Wolfe is a no-talent, incompetent, dishonest fraud: the one skill he has to an extreme degree is in marketing, and the only thing he markets is himself. If you push something at me from David Wolfe, I will cut you off completely.

A good way to go

Pat and Peter Shaw were in their 80s, and experiencing physical and cognitive decline, so they decided to die. And they did. Quietly, at home, after talking it over with their grown-up children. It was all very dignified and sensible.

I’d like to fade out that way, except for one difficulty: my wife is going to still be kicking when I’m a doddering wreck, so the joint suicide pact is not going to happen.

Cage match idea: Christians Against Dinosaurs vs. Answers in Genesis

There is a group of Christians (maybe — could be a stupid Poe) who disagree with Ken Ham. Ham argues that dinosaurs were real, that they were created 6000 years ago, and the they were on Noah’s Ark, but were killed by dragon-slaying knights in the Middle Ages. Stop laughing. It’s what he actually believes.

This other group, Christians Against Dinosaurs, argues instead that dinosaurs never existed, they’re totally fake, and that paleontologists just assembled random rock fragments into phony assemblages, inventing dinosaurs.

So here’s one of their people trying to make the case that you can smash up anything and assemble it into a dinosaur skeleton, if you use enough spackle.

When I first saw this, I thought it had to be a hoax. Nobody could be that idiotic, could they?

But then I thought…if somebody suddenly sprang Ken Ham and his wacky ideas on me, I’d be thinking exactly the same thing. This guy is just a bad actor, right, trying to make religious people look like nitwits?

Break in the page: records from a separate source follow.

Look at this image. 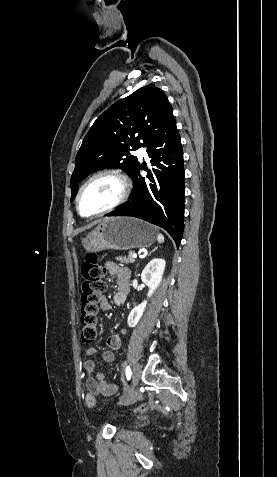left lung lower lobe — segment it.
<instances>
[{
  "mask_svg": "<svg viewBox=\"0 0 277 477\" xmlns=\"http://www.w3.org/2000/svg\"><path fill=\"white\" fill-rule=\"evenodd\" d=\"M151 164L155 166L147 179L139 166L133 174L134 187L129 201L107 216H132L164 228L177 247L183 234L184 165L181 138L175 118L157 132L146 144Z\"/></svg>",
  "mask_w": 277,
  "mask_h": 477,
  "instance_id": "0a47b994",
  "label": "left lung lower lobe"
}]
</instances>
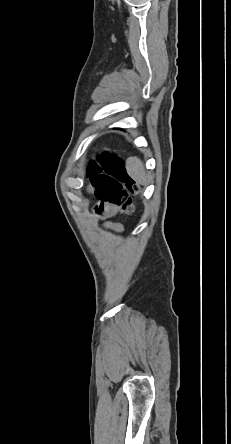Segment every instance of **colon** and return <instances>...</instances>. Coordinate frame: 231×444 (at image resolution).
<instances>
[{
  "instance_id": "1",
  "label": "colon",
  "mask_w": 231,
  "mask_h": 444,
  "mask_svg": "<svg viewBox=\"0 0 231 444\" xmlns=\"http://www.w3.org/2000/svg\"><path fill=\"white\" fill-rule=\"evenodd\" d=\"M87 177L94 185L102 186L101 201L122 207L132 212V195L139 187L128 175L124 161L114 152L103 151L97 154L87 166Z\"/></svg>"
}]
</instances>
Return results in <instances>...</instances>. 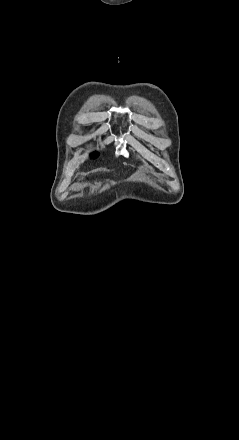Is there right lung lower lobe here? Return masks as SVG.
<instances>
[{"label":"right lung lower lobe","mask_w":239,"mask_h":440,"mask_svg":"<svg viewBox=\"0 0 239 440\" xmlns=\"http://www.w3.org/2000/svg\"><path fill=\"white\" fill-rule=\"evenodd\" d=\"M92 156H93V157H96V156H97V154H96V153H93V154H92Z\"/></svg>","instance_id":"right-lung-lower-lobe-1"}]
</instances>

Nobody’s going to fall for that goofy routine. You’re pulling my leg.

If you think it’s satire, tell me how you’d know…and sorry, but the argument that it’s too ridiculous to be credible is not valid in a world of Hams and Hovinds and Trumps and Bergmans.

The University of Wollongong just degraded the value of their degrees

The university has accepted the Ph.D. dissertation of Judy Wilyman, which is plum full of rancid bollocks. She’s an anti-vaxxer, and apparently her advisor had no problems with a thesis that basically lied about the science and promoted bizarre conspiracy theories.

wilyman

Look at that first line. There is no stringent monitoring of adverse events or evaluation of the effectiveness of vaccines in the population that would provide meaningful data on their effects in the population. Has she never heard of this science called epidemiology? Does she know what a Phase IV clinical trial is? This stuff is assessed out the wazoo. It’s the analysis of effectiveness and side effects that allows doctors to recommend dosages and schedules.

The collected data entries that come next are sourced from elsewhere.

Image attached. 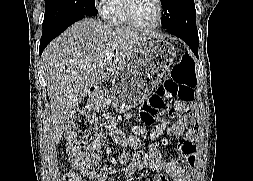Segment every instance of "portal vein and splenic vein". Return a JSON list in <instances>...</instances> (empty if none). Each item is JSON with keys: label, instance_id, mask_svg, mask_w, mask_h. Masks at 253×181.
Returning a JSON list of instances; mask_svg holds the SVG:
<instances>
[{"label": "portal vein and splenic vein", "instance_id": "portal-vein-and-splenic-vein-1", "mask_svg": "<svg viewBox=\"0 0 253 181\" xmlns=\"http://www.w3.org/2000/svg\"><path fill=\"white\" fill-rule=\"evenodd\" d=\"M106 57L109 58V59H111L112 57H114V53H112V52H107V53H106Z\"/></svg>", "mask_w": 253, "mask_h": 181}]
</instances>
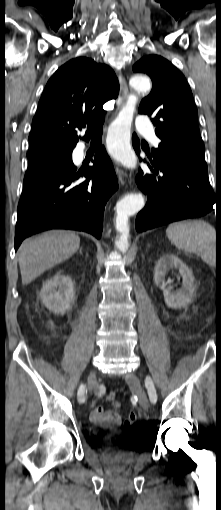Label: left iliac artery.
Here are the masks:
<instances>
[{
	"label": "left iliac artery",
	"instance_id": "left-iliac-artery-1",
	"mask_svg": "<svg viewBox=\"0 0 221 510\" xmlns=\"http://www.w3.org/2000/svg\"><path fill=\"white\" fill-rule=\"evenodd\" d=\"M145 386L147 388L149 399H150L151 403L155 404L157 402V394L152 389L153 384H152L151 378L149 376L146 377Z\"/></svg>",
	"mask_w": 221,
	"mask_h": 510
}]
</instances>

But it seems the social sciences department at UOW doesn’t believe in statistics or science at all. And most appallingly, the university is supporting this crap.

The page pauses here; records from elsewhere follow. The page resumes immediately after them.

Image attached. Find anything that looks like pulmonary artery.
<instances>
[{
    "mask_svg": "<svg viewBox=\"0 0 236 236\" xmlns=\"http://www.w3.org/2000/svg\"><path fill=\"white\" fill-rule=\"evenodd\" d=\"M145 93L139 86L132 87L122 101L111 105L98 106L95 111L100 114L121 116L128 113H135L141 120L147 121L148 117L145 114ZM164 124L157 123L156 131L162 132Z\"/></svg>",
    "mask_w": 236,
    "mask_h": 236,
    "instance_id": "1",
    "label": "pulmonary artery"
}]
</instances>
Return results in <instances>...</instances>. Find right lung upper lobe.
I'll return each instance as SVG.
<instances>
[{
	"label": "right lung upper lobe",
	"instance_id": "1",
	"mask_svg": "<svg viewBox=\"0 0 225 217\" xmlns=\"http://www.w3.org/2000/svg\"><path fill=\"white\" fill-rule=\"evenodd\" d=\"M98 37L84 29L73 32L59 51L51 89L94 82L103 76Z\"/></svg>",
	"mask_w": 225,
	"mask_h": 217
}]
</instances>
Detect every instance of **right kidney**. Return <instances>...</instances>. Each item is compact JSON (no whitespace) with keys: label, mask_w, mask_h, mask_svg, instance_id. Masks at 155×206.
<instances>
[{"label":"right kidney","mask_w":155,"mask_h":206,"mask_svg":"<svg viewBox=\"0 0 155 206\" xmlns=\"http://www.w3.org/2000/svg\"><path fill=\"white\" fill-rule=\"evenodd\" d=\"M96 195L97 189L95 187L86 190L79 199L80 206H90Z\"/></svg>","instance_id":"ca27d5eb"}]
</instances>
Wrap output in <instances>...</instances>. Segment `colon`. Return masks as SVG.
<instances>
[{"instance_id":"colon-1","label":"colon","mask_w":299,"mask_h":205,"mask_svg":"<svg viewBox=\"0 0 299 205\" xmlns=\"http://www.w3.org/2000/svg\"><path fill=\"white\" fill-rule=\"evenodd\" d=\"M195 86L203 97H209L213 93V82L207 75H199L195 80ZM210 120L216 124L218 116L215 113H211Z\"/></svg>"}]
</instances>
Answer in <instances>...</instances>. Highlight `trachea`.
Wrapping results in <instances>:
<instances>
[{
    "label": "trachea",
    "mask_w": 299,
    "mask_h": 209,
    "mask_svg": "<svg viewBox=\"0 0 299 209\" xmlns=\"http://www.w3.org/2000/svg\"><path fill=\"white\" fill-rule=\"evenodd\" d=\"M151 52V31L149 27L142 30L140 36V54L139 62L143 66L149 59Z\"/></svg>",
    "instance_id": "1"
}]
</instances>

UOW ensures research is undertaken according to strict ethical and quality standards and supports researchers’ academic freedom of thought and expression, he said.

UOW does not restrict the subjects into which research may be undertaken just because they involve public controversy or because individuals or groups oppose the topic or the findings.

I can believe they have quality standards, but this is an admission that those standards are disgracefully low.

I would agree that research shouldn’t be restricted because it’s controversial. That’s not the case here. The problem with Wilyman’s research is that it is wrong, and that it violates the apparently non-existent standards at UOW for truth and accuracy.